Penske Automotive Group (NYSE: PAG)
, which operates automotive and commercial truck dealerships, released its Q2 earnings yesterday before the bell. Early in the session, shares dipped a little over 2%, but they quickly rebounded, closing up more than 2.5%.
Two weeks ago, the company pre-announced expectations for a surprise Q2 profit. Penske expected earnings to come in between 52 and 57 cents per share, blowing away the FactSet consensus for a loss of 16 cents a share.
Yesterday, Penske announced Q2 EPS of 56 cents a share, coming in at the high-end of the 52-57 cent range. After struggling mightily in April and May, Penske’s huge improvement in June offers optimism for the rest of 2020.
A V-Shaped Recovery
Penske’s 2020 was off to a strong start prior to the onset of the pandemic. Through the first two months of the year, same-store unit sales were up 3.4% yoy. But business started to take a turn for the worse in mid-March, leading into rough performances in April and May.
In April, total same-store units were down 71% yoy and fixed operations growth dipped 64% yoy. May was a little better, but units were still down a staggering 50% yoy and fixed growth decreased 46% yoy.
On the earnings call, CEO Roger S. Penske said, “During April and May, our operations in the U.K., Italy, and our CarSense supercenter locations in Pennsylvania were completely closed. Operations in Northeast U.S. and portions of California were significantly reduced.”
But in June, Penske was able to re-open many of its physical locations. The re-openings, coupled with some pent-up demand, caused revenue to recover, with total June 2020 revenue down just 1% compared to June 2019.
Even factoring in the June recovery, Penske had a tough quarter. But the company’s cost-cutting measures helped it to stay afloat.
Furloughing Employees Decreased SG&A Expense
Soon after the onset of the pandemic, Penske began furloughing around 15,000 employees, which is more than half of its workforce. While the company is now returning some of those employees to active status, 14% of Penske’s employees are still on furlough as of July 1.
On the call, Roger Penske talked about the furloughs and how they contributed to strong cash flow over the first six months of 2020:
“We reduced SG&A expenses by $215 million in the quarter, highlighted by SG&A to gross profit that was approximately 64% in June this year compared to 72% last June. And in the quarter, we focused on liquidity and preserving cash. In fact, our cash flow is very strong. As of June 30, 2020, we had $1.2 billion in liquidity, $150 million in cash and over $1 billion of availability through our revolving credit facilities. Both the U.S. and U.K. revolvers were fully available at the end of June. During the first six months of this year, we generated $474 million of cash flow and free cash flow was $428 million.”
Penske Shares Are a Superb Value
Despite the April and May weakness, June’s results show that Penske is positioned for a solid second-half of 2020.
PAG is trading at just 12.5x projected 2020 earnings and around 9x projected 2021 earnings. And we’re not talking about some struggling company that is on its way to the junkyard; Penske’s revenue and net income have both grow at CAGRs of a little over 5% over the past five years.
So Where Can You Get In?
Even though PAG looks like an excellent value at current levels, shares are currently in no-man’s land. They are a bit extended from the breakout of a recent month-long base, as well as the 50-day and 200-day moving averages.
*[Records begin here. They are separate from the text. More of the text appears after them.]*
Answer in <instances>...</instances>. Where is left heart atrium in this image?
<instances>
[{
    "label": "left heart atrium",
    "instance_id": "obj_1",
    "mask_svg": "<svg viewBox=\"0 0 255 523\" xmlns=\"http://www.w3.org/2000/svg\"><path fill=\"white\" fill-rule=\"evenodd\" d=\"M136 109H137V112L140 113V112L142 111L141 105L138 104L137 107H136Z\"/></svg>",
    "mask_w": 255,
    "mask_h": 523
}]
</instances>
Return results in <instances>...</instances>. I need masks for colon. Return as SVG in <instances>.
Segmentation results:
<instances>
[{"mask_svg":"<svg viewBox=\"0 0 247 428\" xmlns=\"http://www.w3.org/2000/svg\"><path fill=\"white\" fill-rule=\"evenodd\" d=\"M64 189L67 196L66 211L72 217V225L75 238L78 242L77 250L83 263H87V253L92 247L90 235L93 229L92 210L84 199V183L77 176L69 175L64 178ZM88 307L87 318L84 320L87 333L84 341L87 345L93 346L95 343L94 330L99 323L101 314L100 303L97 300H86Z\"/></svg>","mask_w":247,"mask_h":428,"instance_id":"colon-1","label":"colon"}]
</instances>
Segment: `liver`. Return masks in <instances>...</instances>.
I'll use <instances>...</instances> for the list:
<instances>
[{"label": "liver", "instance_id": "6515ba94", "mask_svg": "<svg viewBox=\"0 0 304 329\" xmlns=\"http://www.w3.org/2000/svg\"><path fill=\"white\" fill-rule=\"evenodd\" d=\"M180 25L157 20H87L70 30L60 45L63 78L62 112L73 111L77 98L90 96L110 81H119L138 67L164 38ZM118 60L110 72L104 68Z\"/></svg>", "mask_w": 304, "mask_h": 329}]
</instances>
And at around $48 a share, PAG faces a lot of resistance in the low $50’s; shares have failed to break above that area several times over the past 5+ years.
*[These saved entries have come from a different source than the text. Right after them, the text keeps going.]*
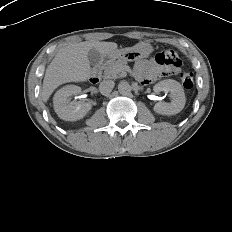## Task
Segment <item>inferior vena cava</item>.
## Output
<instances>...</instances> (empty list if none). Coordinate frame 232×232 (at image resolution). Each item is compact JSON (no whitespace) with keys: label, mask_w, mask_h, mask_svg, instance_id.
Wrapping results in <instances>:
<instances>
[{"label":"inferior vena cava","mask_w":232,"mask_h":232,"mask_svg":"<svg viewBox=\"0 0 232 232\" xmlns=\"http://www.w3.org/2000/svg\"><path fill=\"white\" fill-rule=\"evenodd\" d=\"M115 83L112 80L102 81L99 85V91L103 95H108L114 88Z\"/></svg>","instance_id":"602c4592"}]
</instances>
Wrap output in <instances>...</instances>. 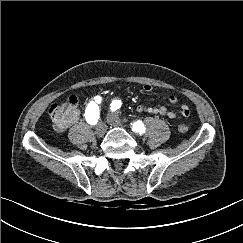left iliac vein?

While PAG looks like a fantastic value at $48, getting in here would make me queasy. You have a couple of better options:
- The ideal scenario is that PAG moves up to the $50-55 range, consolidates for 2-3 weeks, and then decisively breaks out above $55.
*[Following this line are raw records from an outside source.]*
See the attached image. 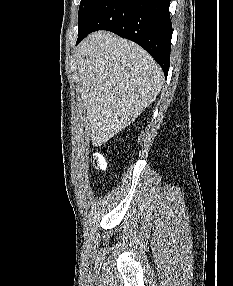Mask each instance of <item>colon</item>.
<instances>
[{
  "label": "colon",
  "mask_w": 233,
  "mask_h": 286,
  "mask_svg": "<svg viewBox=\"0 0 233 286\" xmlns=\"http://www.w3.org/2000/svg\"><path fill=\"white\" fill-rule=\"evenodd\" d=\"M92 161L95 167L101 171H104L107 168V158L101 153H95L92 156Z\"/></svg>",
  "instance_id": "obj_1"
}]
</instances>
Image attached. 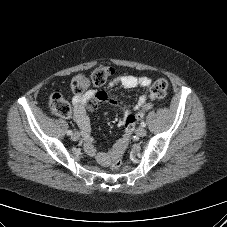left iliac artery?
Here are the masks:
<instances>
[{"label":"left iliac artery","mask_w":227,"mask_h":227,"mask_svg":"<svg viewBox=\"0 0 227 227\" xmlns=\"http://www.w3.org/2000/svg\"><path fill=\"white\" fill-rule=\"evenodd\" d=\"M141 126L142 127H145L146 126V123L145 122H141Z\"/></svg>","instance_id":"1"}]
</instances>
- You could look for a pullback to the low to mid $40s. This would take PAG close to the recent (small scale) breakout. Additionally, the 50-day should soon cross over the 200-day in that range, which would be another technical tailwind.
The Final Word
It’s tough to sit and wait on a company that is such an attractive value – like Penske – but that’s the best move in a situation like this. Keep an eye on PAG going forward though. Once the chart gives you the go-ahead, this is a company you want to get into.